DO : C’est une préoccupation qu’il faut garder à l’esprit. Déjà en temps normal, il y a des délais plus longs pour l’octroi de visas canadiens et de permis d’études dans certains pays – je pense notamment à l’Afrique subsaharienne que je connais bien. Avant la pandémie, venir étudier au Canada était déjà réservé à des gens ayant les moyens financiers de le faire. Les restrictions de voyage et l’exigence d’un passeport vaccinal pourraient effectivement créer des inégalités, sachant que la vaccination contre la COVID-19 ne se déploie pas à la même vitesse dans tous les pays. Il faudra être vigilant dans les prochains mois pour surveiller cet enjeu.
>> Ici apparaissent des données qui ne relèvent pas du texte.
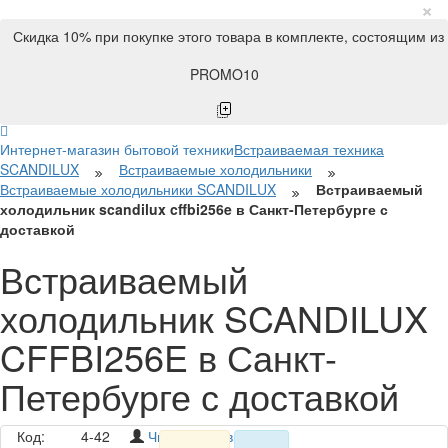
×
Скидка 10% при покупке этого товара в комплекте, состоящим из
PROMO10
Интернет-магазин бытовой техники
Встраиваемая техника
SCANDILUX
Встраиваемые холодильники
Встраиваемые холодильники SCANDILUX
Встраиваемый
холодильник scandilux cffbi256e в Санкт-Петербурге с
доставкой
Встраиваемый
холодильник SCANDILUX
CFFBI256E в Санкт-
Петербурге с доставкой
Код:
4-42
Читать отзывы (5)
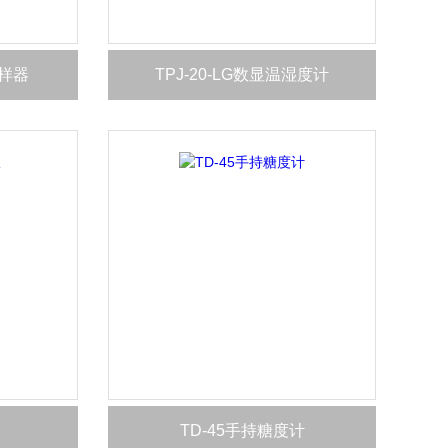
样器
TPJ-20-LG数显温湿度计
TD-45手持糖度计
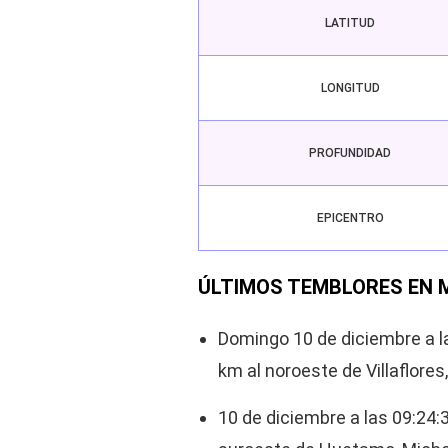
LATITUD
LONGITUD
PROFUNDIDAD
EPICENTRO
ÚLTIMOS TEMBLORES EN M
Domingo 10 de diciembre a la
km al noroeste de Villaflores
10 de diciembre a las 09:24:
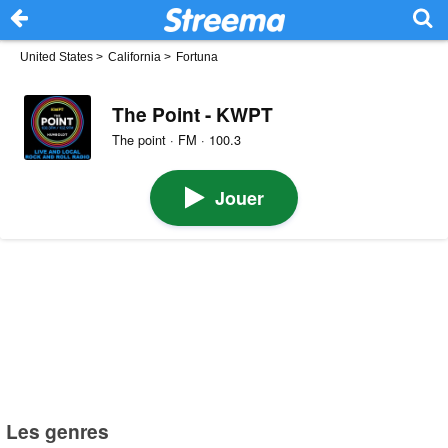
United States
>
California
>
Fortuna
The Point - KWPT
The point · FM · 100.3
Jouer
Les genres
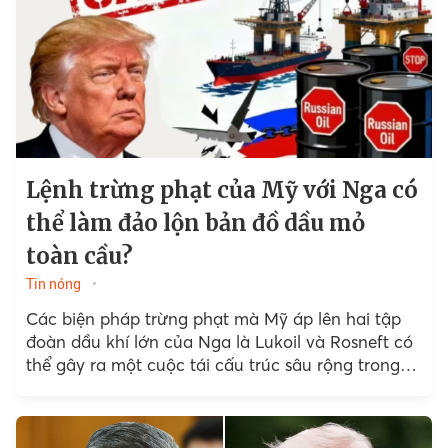
Lệnh trừng phạt của Mỹ với Nga có
thể làm đảo lộn bản đồ dầu mỏ
toàn cầu?
Tin nóng
Các biện pháp trừng phạt mà Mỹ áp lên hai tập
đoàn dầu khí lớn của Nga là Lukoil và Rosneft có
thể gây ra một cuộc tái cấu trúc sâu rộng trong
ngành...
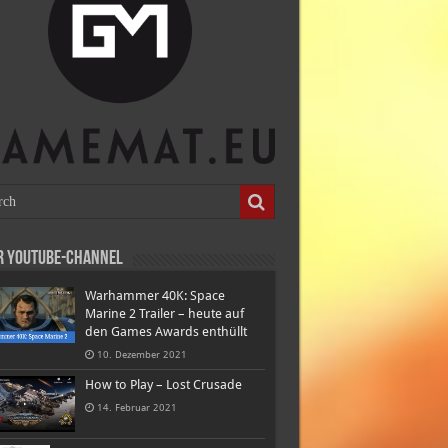
r Youtube-Channel
Warhammer 40K: Space
Marine 2 Trailer – heute auf
den Games Awards enthüllt
10. Dezember 2021
How to Play – Lost Crusade
14. Februar 2021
LD : Ça renvoie à un autre phénomène marquant : le déséquilibre entre les pays d’origine des étudiants internationaux à Montréal et au Canada en général. Du moins, c’est le cas à McGill où il y a une plus forte proportion venant par exemple de la Chine, des États-Unis et de la France par rapport à l’Afrique ou d’autres régions en voie de développement. Est-ce que le Québec doit mieux diversifier le recrutement des étudiants étrangers ?
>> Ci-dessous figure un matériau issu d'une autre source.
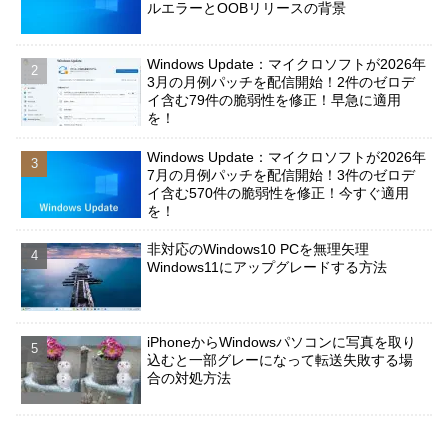
ルエラーとOOBリリースの背景
Windows Update：マイクロソフトが2026年
3月の月例パッチを配信開始！2件のゼロデ
イ含む79件の脆弱性を修正！早急に適用
を！
Windows Update：マイクロソフトが2026年
7月の月例パッチを配信開始！3件のゼロデ
イ含む570件の脆弱性を修正！今すぐ適用
を！
非対応のWindows10 PCを無理矢理
Windows11にアップグレードする方法
iPhoneからWindowsパソコンに写真を取り
込むと一部グレーになって転送失敗する場
合の対処方法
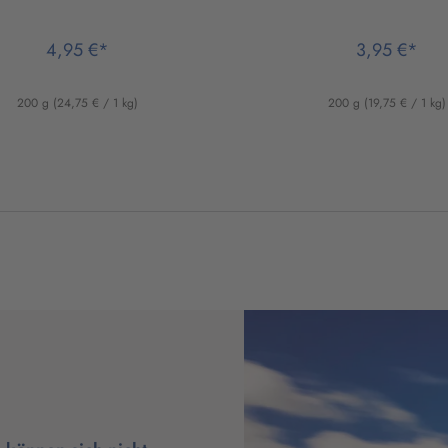
4,95 €*
3,95 €*
200 g
(24,75 € / 1 kg)
200 g
(19,75 € / 1 kg)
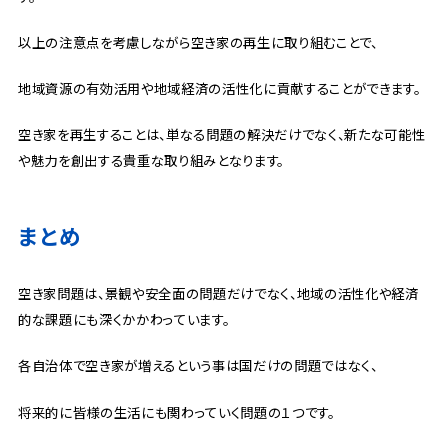
以上の注意点を考慮しながら空き家の再生に取り組むことで、
地域資源の有効活用や地域経済の活性化に貢献することができます。
空き家を再生することは、単なる問題の解決だけでなく、新たな可能性
や魅力を創出する貴重な取り組みとなります。
まとめ
空き家問題は、景観や安全面の問題だけでなく、地域の活性化や経済
的な課題にも深くかかわっています。
各自治体で空き家が増えるという事は国だけの問題ではなく、
将来的に皆様の生活にも関わっていく問題の１つです。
DO : Sans avoir de chiffres précis, j’observe effectivement ce phénomène. On peut d’ailleurs le constater au niveau des immigrants économiques. Cela s’explique par le fait qu’il faut avoir les moyens financiers pour immigrer, quelle que soit la raison de cette immigration. On peut donc très facilement faire le lien entre les pays d’origine des étudiants internationaux plus présents au Québec et leur niveau de richesse, ou, plus particulièrement, le niveau de richesse de leurs parents. Comme la répartition de la richesse est inéquitable dans la plupart des pays en développement, cela veut dire qu’on se coupe de certains talents. La solution idéale serait une meilleure répartition des fruits de la croissance économique dans les pays en développement, ce qui donnerait des chances égales à tous. En attendant, il faut continuer à offrir des bourses d’études, mais en ciblant davantage les bénéficiaires. Actuellement, ce sont ceux qui ont les moyens de venir étudier qui bénéficient encore de ces incitatifs ; c’est totalement inadmissible !
LD : Votre dernier point rappelle vos efforts pour bâtir des ponts entre le Québec et l’Afrique dans le domaine du développement économique. Vous décrivez un continent d’une immense richesse humaine dont la diaspora africaine fait partie. Voyez-vous un rapport entre les étudiants étrangers venant du Sud et l’action du Québec sur le plan de coopération internationale ?
DO : J’aborde ce sujet dans mon livre. Pour faire court, le Québec ne semble pas conscient des transformations qui s’opèrent dans les pays en développement, particulièrement en Afrique. Les opportunités économiques, notamment en éducation, en transformation des matières premières, en énergie et en nouvelles technologies, y sont abondantes. Le Québec devrait accroître sa présence en Afrique avec une vraie « Politique Afrique », et l’un de ses atouts est la forte présence d’étudiants originaires du continent.
« Il faut arrêter de voir seulement le côté économique des nouveaux arrivants ; ils nous enrichissent économiquement, mais aussi sur tous les autres plans »
LD : Cette vision globale irait peut-être à l’encontre de la tendance à réduire la contribution sociétale des étudiants internationaux, et des migrants en général, à sa dimension économique. Y a‑t-il une manière de profiter autrement de la richesse de leurs capacités et de leurs vécus ?
DO : Bien sûr que l’immigration n’est pas juste économique. Pour le Québec, les étudiants internationaux et les immigrants lui permettent d’enrichir sa culture, de pérenniser sa langue et d’inspirer d’autres nations sur les questions de justice sociale. Il faut arrêter de voir seulement le côté économique des nouveaux arrivants ; ils nous enrichissent économiquement, mais aussi sur tous les autres plans. Ce sont des citoyens à part entière et non simplement de la main‑d’œuvre.